Mais Eric Hunsader, le fondateur de la firme de données de marché Nanex, a relevé d'autres couacs. Il en a fait une petite video. Attention les yeux..

 

Dès les premières secondes de transactions du titre, le Nasdaq a connu des cours de vente supérieurs à ceux d'achat. Une situation jamais observée au sein d'une même Bourse, relève Hunsader.

Et puis, de 11h50 à 13h50, les cotations sur le Nasdaq ont cessé sur le titre, mais les transactions ont continué. Eric Hunsader indique qu'à la reprise de celle-ci, quelques secondes après, le système a de nouveau buggé. 

Il faut remonter au flash crash du 6 mai 2010 pour retrouver une situation pareille, où les données de marché sont interrompues. 

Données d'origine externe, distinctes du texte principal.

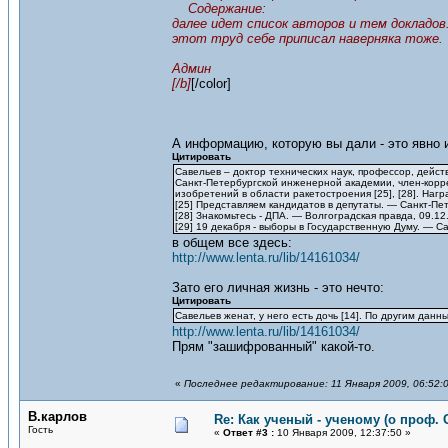
Содержание:
далее идет список авторов и тем докладов.
этот труд себе приписал наверняка тоже.
Админ
[/b]
[/color]
А информацию, которую вы дали - это явно 
Цитировать
Савельев – доктор технических наук, профессор, дей
Санкт-Петербургской инженерной академии, член-корре
изобретений в области ракетостроения [25], [28]. Наг
[25] Представляем кандидатов в депутаты. — Санкт-Пе
[28] Знакомьтесь - ДПА. — Волгоградская правда, 09.12
[29] 19 декабря - выборы в Государственную Думу. — С
в общем все здесь:
http://www.lenta.ru/lib/14161034/
Зато его личная жизнь - это нечто:
Цитировать
Савельев женат, у него есть дочь [14]. По другим данны
http://www.lenta.ru/lib/14161034/
Прям "зашифрованный" какой-то.
«
Последнее редактирование: 11 Января 2009, 06:52:
В.карлов
Re: Как ученый - ученому (о проф. 
Гость
«
Ответ #3 :
10 Января 2009, 12:37:50 »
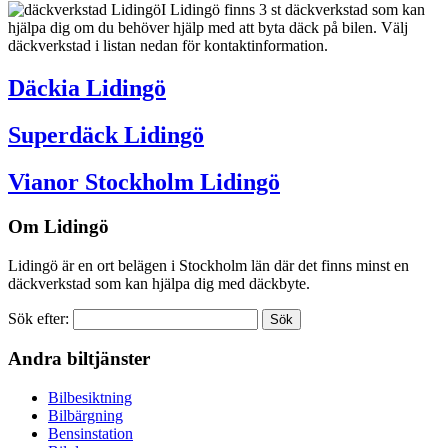
I Lidingö finns 3 st däckverkstad som kan
hjälpa dig om du behöver hjälp med att byta däck på bilen. Välj
däckverkstad i listan nedan för kontaktinformation.
Däckia Lidingö
Superdäck Lidingö
Vianor Stockholm Lidingö
Om Lidingö
Lidingö är en ort belägen i Stockholm län där det finns minst en
däckverkstad som kan hjälpa dig med däckbyte.
Sök efter:
Andra biltjänster
Bilbesiktning
Bilbärgning
Bensinstation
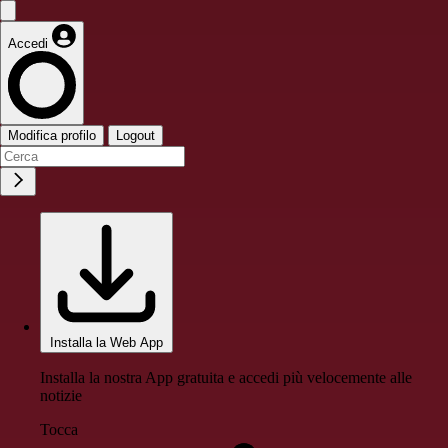
Accedi
Modifica profilo
Logout
Installa la Web App
Installa la nostra App gratuita e accedi più velocemente alle
notizie
Tocca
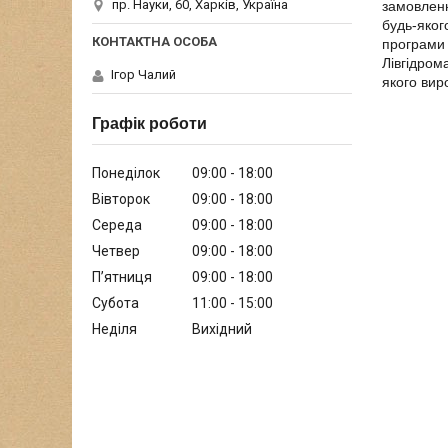
пр. Науки, 60, Харків, Україна
замовленн
будь-яког
програми 
Лівгідром
Ігор Чалий
якого вир
Графік роботи
Понеділок
09:00
18:00
Вівторок
09:00
18:00
Середа
09:00
18:00
Четвер
09:00
18:00
Пʼятниця
09:00
18:00
Субота
11:00
15:00
Неділя
Вихідний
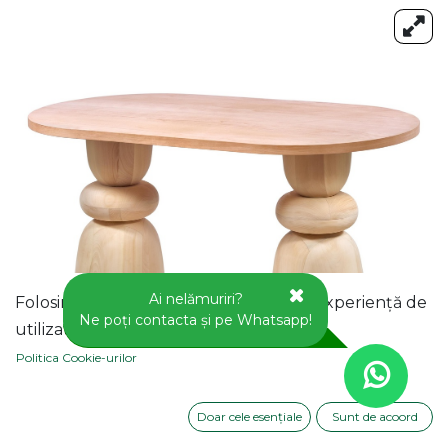
Ai nelămuriri?
Folosim cookie-uri pentru a vă oferi o experiență de
Ne poți contacta și pe Whatsapp!
utilizator mai bună pe acest site web.
Politica Cookie-urilor
Doar cele esențiale
Sunt de acoord
MASA OVALA FIXA DIN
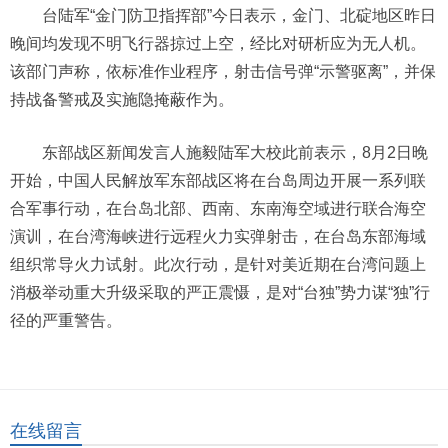
台陆军“金门防卫指挥部”今日表示，金门、北碇地区昨日
晚间均发现不明飞行器掠过上空，经比对研析应为无人机。
该部门声称，依标准作业程序，射击信号弹“示警驱离”，并保
持战备警戒及实施隐掩蔽作为。
东部战区新闻发言人施毅陆军大校此前表示，8月2日晚
开始，中国人民解放军东部战区将在台岛周边开展一系列联
合军事行动，在台岛北部、西南、东南海空域进行联合海空
演训，在台湾海峡进行远程火力实弹射击，在台岛东部海域
组织常导火力试射。此次行动，是针对美近期在台湾问题上
消极举动重大升级采取的严正震慑，是对“台独”势力谋“独”行
径的严重警告。
在线留言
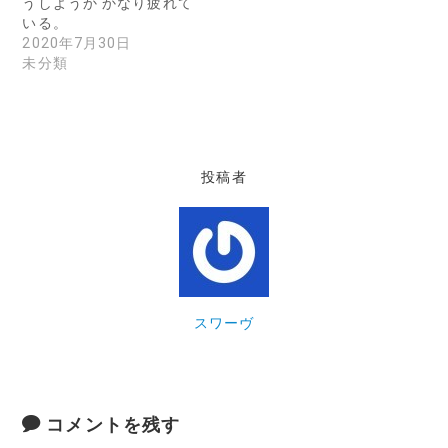
うしようか かなり疲れて
いる。
2020年7月30日
未分類
投稿者
スワーヴ
コメントを残す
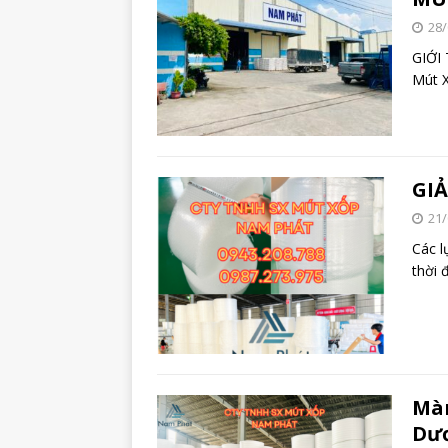
28/
GIỚI
Mút X
GI
21/
Các l
thời 
Màn
Dư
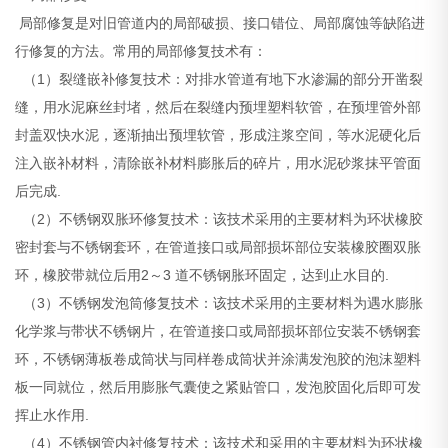
局部修复是对旧管道内的局部破损、接口错位、局部腐蚀等缺陷进
行修复的方法。常用的局部修复技术有：
（1）裂缝嵌补修复技术：对排水管道有地下水渗漏的部分开凿裂
缝，用水泥麻丝封堵，然后在裂缝内预埋塑料软管，在预埋管外部
封盖双快水泥，逐渐抽出预埋软管，形成注浆空间，等水泥硬化后
注入嵌补材料，清除嵌补材料膨胀后的碎片，用水泥砂浆抹平管面
后完成.
（2）不锈钢双胀环修复技术：该技术采用的主要材料为环状橡胶
密封套与不锈钢套环，在管道接口或局部损坏部位安装橡胶圈双胀
环，橡胶带就位后用2～3 道不锈钢胀环固定，达到止水目的.
（3）不锈钢发泡筒修复技术：该技术采用的主要材料为遇水膨胀
化学浆与带状不锈钢片，在管道接口或局部损坏部位安装不锈钢套
环，不锈钢薄板卷成筒状与同样卷成筒状并涂满发泡胶的泡沫塑料
板一同就位，然后用膨胀气囊使之紧贴管口，发泡胶固化后即可发
挥止水作用.
（4）不锈钢管内衬修复技术：该技术和采用的主要材料为环状橡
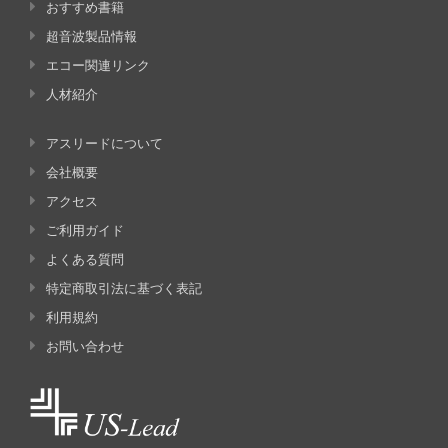
おすすめ書籍
超音波製品情報
エコー関連リンク
人材紹介
アスリードについて
会社概要
アクセス
ご利用ガイド
よくある質問
特定商取引法に基づく表記
利用規約
お問い合わせ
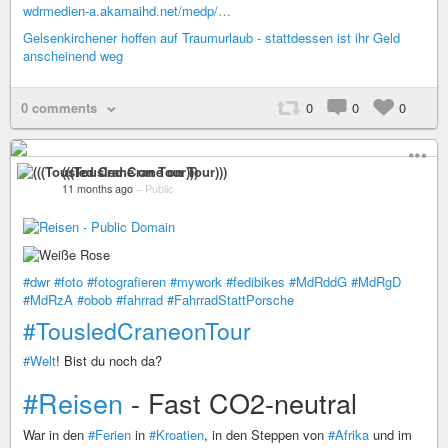
wdrmedien-a.akamaihd.net/medp/…
Gelsenkirchener hoffen auf Traumurlaub - stattdessen ist ihr Geld
anscheinend weg
0 comments
0
0
0
(((Tousled Crane on Tour)))
11 months ago
–
Public
#dwr
#foto
#fotografieren
#mywork
#fedibikes
#MdRddG
#MdRgD
#MdRzA
#obob
#fahrrad
#FahrradStattPorsche
#TousledCraneonTour
#Welt
! Bist du noch da?
#Reisen
- Fast CO2-neutral
War in den
#Ferien
in
#Kroatien
, in den Steppen von
#Afrika
und im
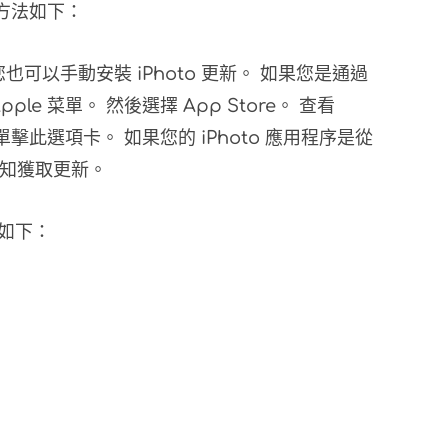
 方法如下：
您也可以手動安裝 iPhoto 更新。 如果您是通過
Apple 菜單。 然後選擇 App Store。 查看
單擊此選項卡。 如果您的 iPhoto 應用程序是從
通知獲取更新。
法如下：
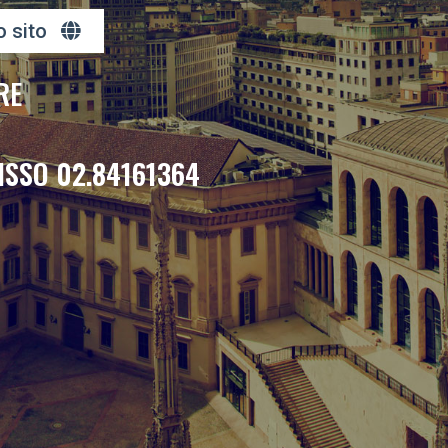
o sito
RE
ISSO 02.84161364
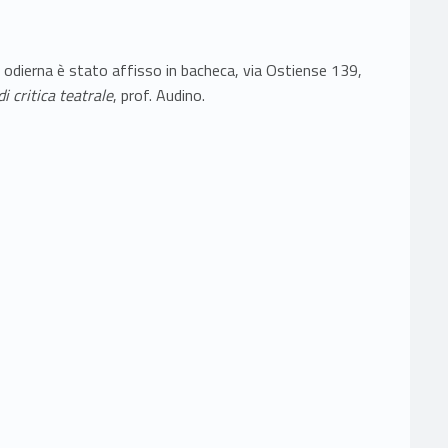
 odierna è stato affisso in bacheca, via Ostiense 139,
i critica teatrale
, prof. Audino.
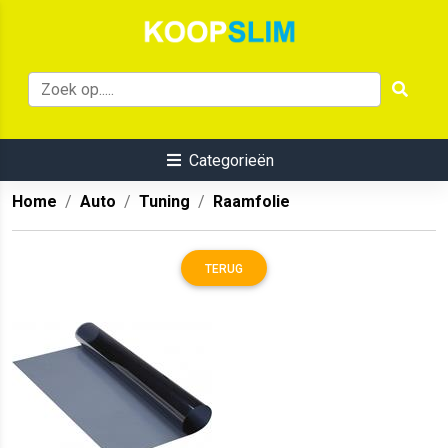
Categorieën
Home
Auto
Tuning
Raamfolie
TERUG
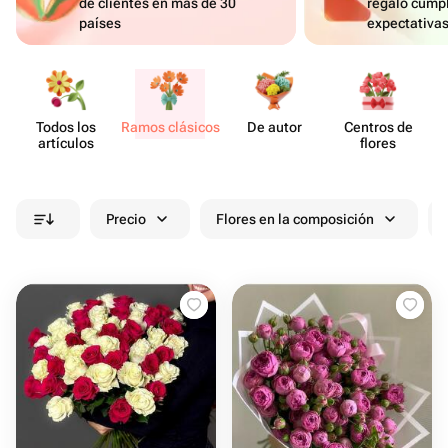
de clientes en más de 30
regalo cumpl
países
expectativa
Todos los
Ramos clásicos
De autor
Centros de
artículos
flores
Precio
Flores en la composición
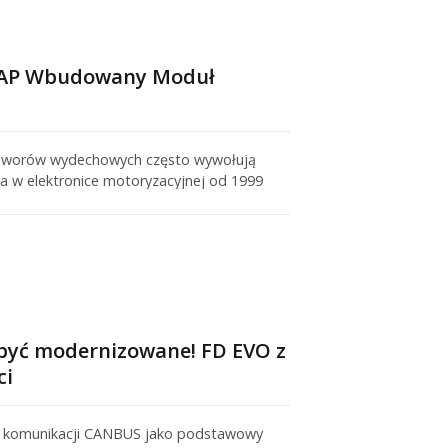
LAP Wbudowany Moduł
e zaworów wydechowych często wywołują
ia w elektronice motoryzacyjnej od 1999
ułem usuwania i systemem dekodowania
 być modernizowane! FD EVO z
ci
ze komunikacji CANBUS jako podstawowy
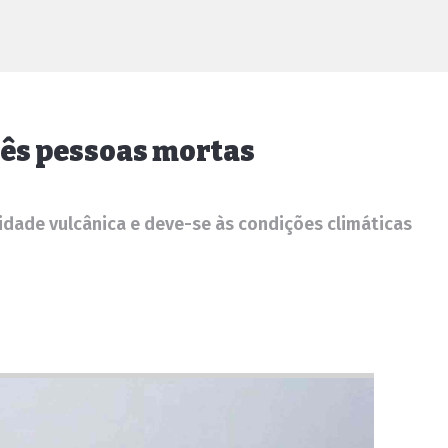
rês pessoas mortas
idade vulcânica e deve-se às condições climáticas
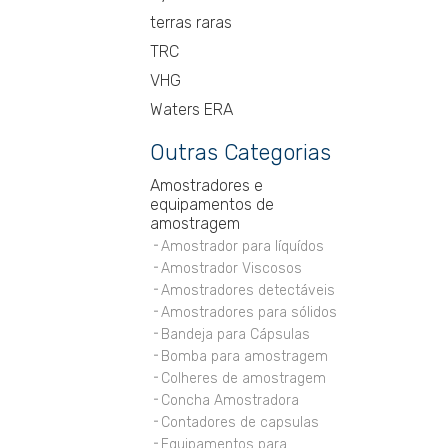
terras raras
TRC
VHG
Waters ERA
Outras Categorias
Amostradores e
equipamentos de
amostragem
Amostrador para líquídos
Amostrador Viscosos
Amostradores detectáveis
Amostradores para sólidos
Bandeja para Cápsulas
Bomba para amostragem
Colheres de amostragem
Concha Amostradora
Contadores de capsulas
Equipamentos para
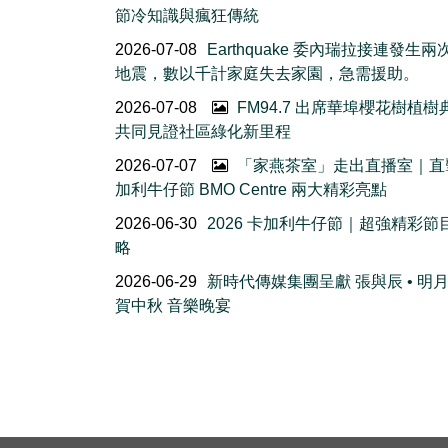
節冷知識與瘋狂傳統
2026-07-08
Earthquake 委內瑞拉接連發生
地震，數以千計家庭失去家園，急需援助。
2026-07-08
FM94.7 出席華埠櫻花樹植
共同見證社區綠化新里程
2026-07-07
「家燕茶室」走出直播室｜直
加利牛仔節 BMO Centre 兩大精彩亮點
2026-06-30
2026 卡加利牛仔節｜超強精彩節
略
2026-06-29
新時代傳媒集團呈獻 張與辰 • 明
賀中秋 音樂晚宴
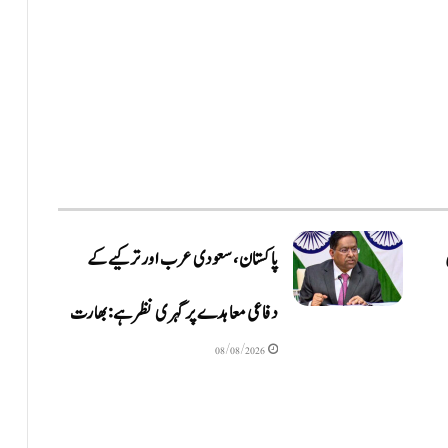
ں
پاکستان، سعودی عرب اور ترکیے کے
دفاعی معاہدے پر گہری نظر ہے: بھارت
08/08/2026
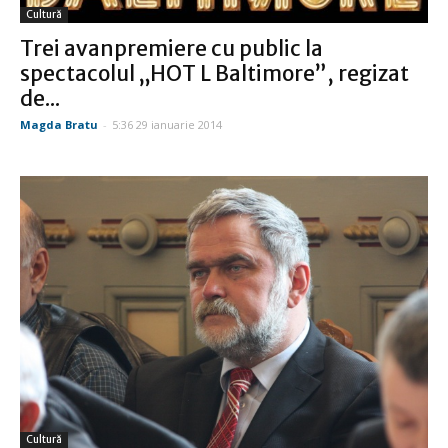
Cultură
Trei avanpremiere cu public la
spectacolul „HOT L Baltimore”, regizat
de...
Magda Bratu
-
5:36 29 ianuarie 2014
Cultură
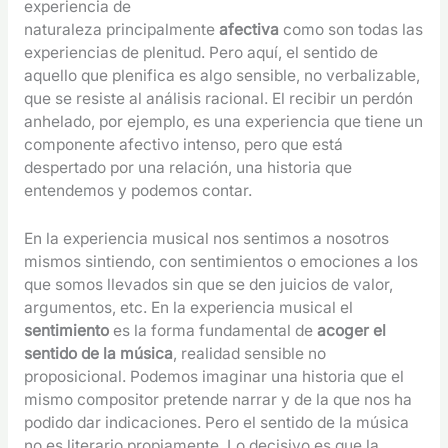
experiencia de
naturaleza principalmente
afectiva
como son todas las
experiencias de plenitud. Pero aquí, el sentido de
aquello que plenifica es algo sensible, no verbalizable,
que se resiste al análisis racional. El recibir un perdón
anhelado, por ejemplo, es una experiencia que tiene un
componente afectivo intenso, pero que está
despertado por una relación, una historia que
entendemos y podemos contar.
En la experiencia musical nos sentimos a nosotros
mismos sintiendo, con sentimientos o emociones a los
que somos llevados sin que se den juicios de valor,
argumentos, etc. En la experiencia musical el
sentimiento
es la forma fundamental de
acoger el
sentido de la música
, realidad sensible no
proposicional. Podemos imaginar una historia que el
mismo compositor pretende narrar y de la que nos ha
podido dar indicaciones. Pero el sentido de la música
no es literario propiamente. Lo decisivo es que la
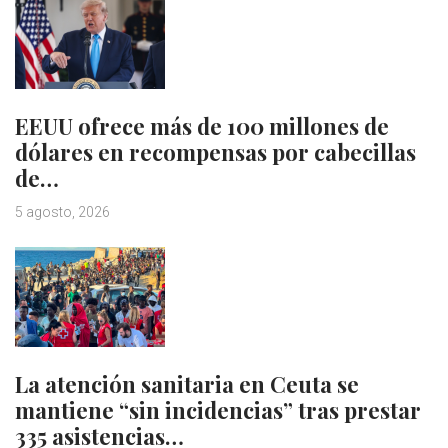
EEUU ofrece más de 100 millones de
dólares en recompensas por cabecillas
de…
5 agosto, 2026
La atención sanitaria en Ceuta se
mantiene “sin incidencias” tras prestar
335 asistencias…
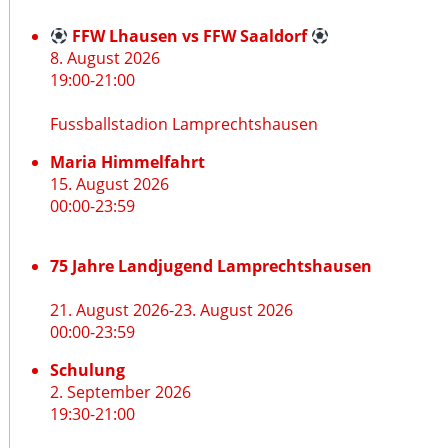
FFW Lhausen vs FFW Saaldorf
8. August 2026
19:00
-
21:00
Fussballstadion Lamprechtshausen
Maria Himmelfahrt
15. August 2026
00:00
-
23:59
75 Jahre Landjugend Lamprechtshausen
21. August 2026
-
23. August 2026
00:00
-
23:59
Schulung
2. September 2026
19:30
-
21:00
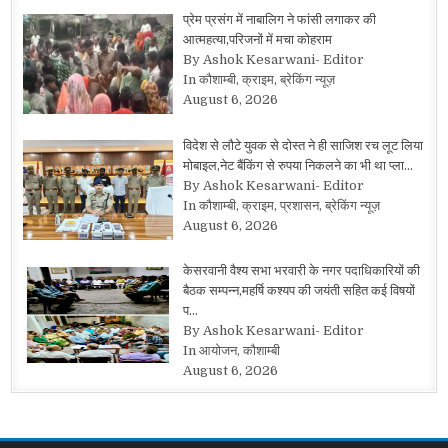
प्रेम प्रसंग में नाबालिग ने फांसी लगाकर की
आत्महत्या,परिजनों में मचा कोहराम
By Ashok Kesarwani- Editor
In कौशाम्बी, क्राइम, ब्रेकिंग न्यूज़
August 6, 2026
विदेश से लौटे युवक से दोस्त ने ही साजिश रच लूट लिया
मोबाइल,नेट बैंकिंग से रुपया निकलने का भी था प्ला…
By Ashok Kesarwani- Editor
In कौशाम्बी, क्राइम, प्रशासन, ब्रेकिंग न्यूज़
August 6, 2026
केसरवानी वैश्य सभा भरवारी के नगर पदाधिकारियों की
बैठक सम्पन्न,महर्षि कश्यप की जयंती सहित कई विषयों
प…
By Ashok Kesarwani- Editor
In आयोजन, कौशाम्बी
August 6, 2026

Résultat, quatre teneurs de marché (Citadel, Knight, UBS et Automated Trading Desk) ont perdu ensemble 100 millions de dollars sur Facebook le 18 mai. Comme le 6 mai 2010, ils ont continué à exécuter leurs ordres en l'absence de données de marchés. Ce jour-là, Citadel et Knight ont avoué avoir perdu de l'argent. 

L'attitude du patron du Nasdaq suite à cette IPO désastreuse a changé au fil des jours et des révélations. Le dimance suivant l'opération, Bob Greifeld a révélé avoir été déçu de la performance de son programme informatique. Quelques jours plus tard, il a reconnu que s'il avait eu connaissance de l'ampleur des problèmes, il aurait annulé l'IPO.

Plusieurs traders soulignent que le Nasdaq aurait dû réagir le jour même et annuler l'opération. Bien sûr, cela aurait eu un impact retentissant sur les marchés en raison du buzz autour de Facebook. Mais au moins, les investisseurs particuliers n'auraient pas perdu leur argent. Et ils auraient réfléchi à deux fois avant de revenir, suite aux révélations sur les résultats financiers de la firme de Menlo Park.

Par contre, pour le Nasdaq, là, cela aurait fait mal. Mais la Bourse électronique ne sort néanmoins pas indemne de cette "IPO du siècle".

Posté le 22 mai 2012 par Jennifer Nille Réactions | Réagir

Facebook: beaucoup de bruit pour rien

Le 16 février 1990, Cisco entrait en Bourse dans la quasi indifférence générale. Quelques 2,8 millions de titres seulement avaient été mis sur le marché, avec un prix d'introduction de 18 dollars chacuns ( 0,06 dollar si l'on prend toutes les divisions du titre qui sont survenues depuis lors). Aujourd'hui, la société pèse 89,78 milliards de dollars de capitalisation boursière, et figure parmi les poids lourds des sociétés américaines. Pas seulement technologiques.

Apple_Computer_IPO_1980Apple, un autre poids lourd (524,8 milliards de dollars de capitalisation boursière), a aussi connu des débuts boursiers modestes. Le 12 décembre 1980, la firme à la pomme a mis 4,60 millions de ses titres sur le marché, au prix de 22 dollars l'action. Peu de journaux se sont penchés sur le cas de cette société technologique à l'époque, une parmi  tant d'autres à tenter l'aventure boursière. Et les articles de presse n'étaient alors pas élogieux pour celle-ci. L'entreprise aura connu bien des épreuves pour en arriver là où elle en est aujourd'hui.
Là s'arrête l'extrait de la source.